At HCM, we follow these findings and see allocations to both Value and Momentum as essential to any account dedicated to Capital Appreciation.

Quality (Profitability/Investment)

In 2014 Fama and French updated their 3 Factor Model (Beta, Size, and Value) to a 5 Factor Model (Beta, Size, Value, Profitability, and Investment). The Profitability Factor is the tendency of stocks with higher profitability to outperform those stocks with lower levels of profitability. The Investment Factor is the tendency of firms that invest less in projects to outperform those that invest more (due to many company projects being an inefficient use of cash). Later in 2014, Cliff Asness of AQR improved on Fama and French’s research with a 6 Factor Model (Beta, Size, Value, Profitability, Investment, and Momentum) that found the Investment Factor may be redundant.

While Quality is very loosely defined as a Factor, most definitions center on a firm’s profitability, stability, and financial health. And even these fundamental characteristics can be measured using a variety of ratios and other heuristics. As the chart below demonstrates, Warren Buffet was correct when he stated, “It’s far better to buy a wonderful company at a fair price than a fair company at a wonderful price.”

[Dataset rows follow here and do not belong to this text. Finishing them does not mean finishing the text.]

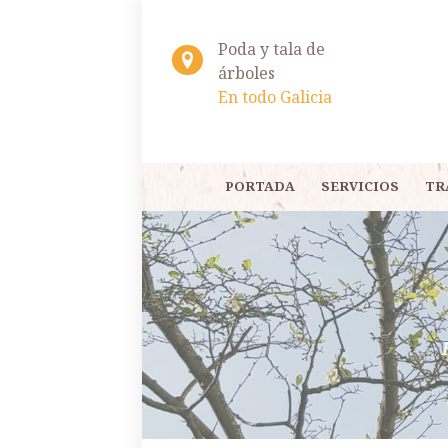
Poda y tala de
árboles
En todo Galicia
PORTADA
SERVICIOS
TR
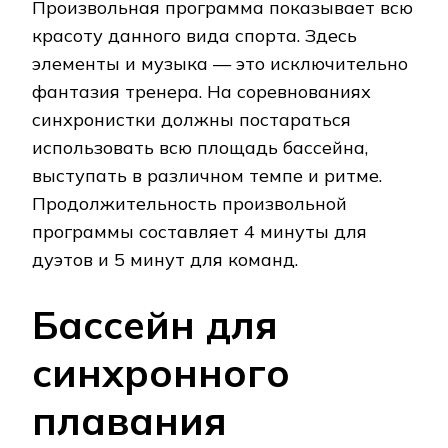
Произвольная программа показывает всю
красоту данного вида спорта. Здесь
элементы и музыка — это исключительно
фантазия тренера. На соревнованиях
синхронистки должны постараться
использовать всю площадь бассейна,
выступать в различном темпе и ритме.
Продолжительность произвольной
программы составляет 4 минуты для
дуэтов и 5 минут для команд.
Бассейн для
синхронного
плавания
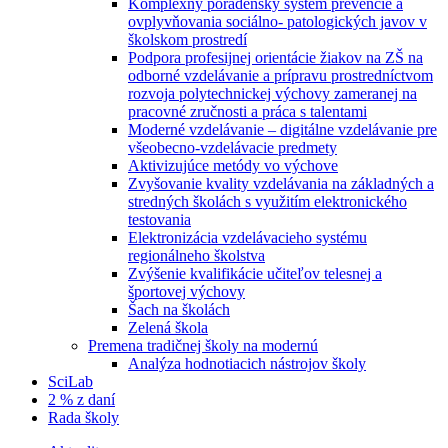
Komplexný poradenský systém prevencie a
ovplyvňovania sociálno- patologických javov v
školskom prostredí
Podpora profesijnej orientácie žiakov na ZŠ na
odborné vzdelávanie a prípravu prostredníctvom
rozvoja polytechnickej výchovy zameranej na
pracovné zručnosti a práca s talentami
Moderné vzdelávanie – digitálne vzdelávanie pre
všeobecno-vzdelávacie predmety
Aktivizujúce metódy vo výchove
Zvyšovanie kvality vzdelávania na základných a
stredných školách s využitím elektronického
testovania
Elektronizácia vzdelávacieho systému
regionálneho školstva
Zvýšenie kvalifikácie učiteľov telesnej a
športovej výchovy
Šach na školách
Zelená škola
Premena tradičnej školy na modernú
Analýza hodnotiacich nástrojov školy
SciLab
2 % z daní
Rada školy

As of August 31, 2016 the MSCI World Quality Index was comprised of 300 stocks out of the MSCI World’s 1,641, “which includes large and mid cap stocks across 23 Developed Market (DM) countries. The index aims to capture the performance of quality growth stocks by identifying stocks with high quality scores based on three main fundamental variables: high return on equity (ROE), stable year-over-year earnings growth and low financial leverage.”

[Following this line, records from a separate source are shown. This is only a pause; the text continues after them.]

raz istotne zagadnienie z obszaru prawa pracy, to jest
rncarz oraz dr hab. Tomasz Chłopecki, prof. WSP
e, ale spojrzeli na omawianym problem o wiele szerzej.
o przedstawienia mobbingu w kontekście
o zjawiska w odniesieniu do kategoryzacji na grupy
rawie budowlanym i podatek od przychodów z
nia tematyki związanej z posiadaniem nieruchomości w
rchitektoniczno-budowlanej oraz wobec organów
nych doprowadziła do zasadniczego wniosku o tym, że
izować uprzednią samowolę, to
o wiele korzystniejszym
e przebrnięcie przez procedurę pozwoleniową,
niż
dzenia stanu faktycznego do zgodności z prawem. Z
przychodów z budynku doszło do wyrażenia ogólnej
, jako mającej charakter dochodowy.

HCM indirectly incorporates the Quality Factor through the Analysts portion of the IVA System. Stocks with stable or increasing earnings estimate trends are usually more profitable. Further, Insiders would likely be far more reticent to buy shares in their own company if they didn’t believe in their own firm’s stability and health. As one study found, pairing Quality with Value – which is HCM’s approach – enhances the strength of both factors, thereby making Quality an important part of any portfolio.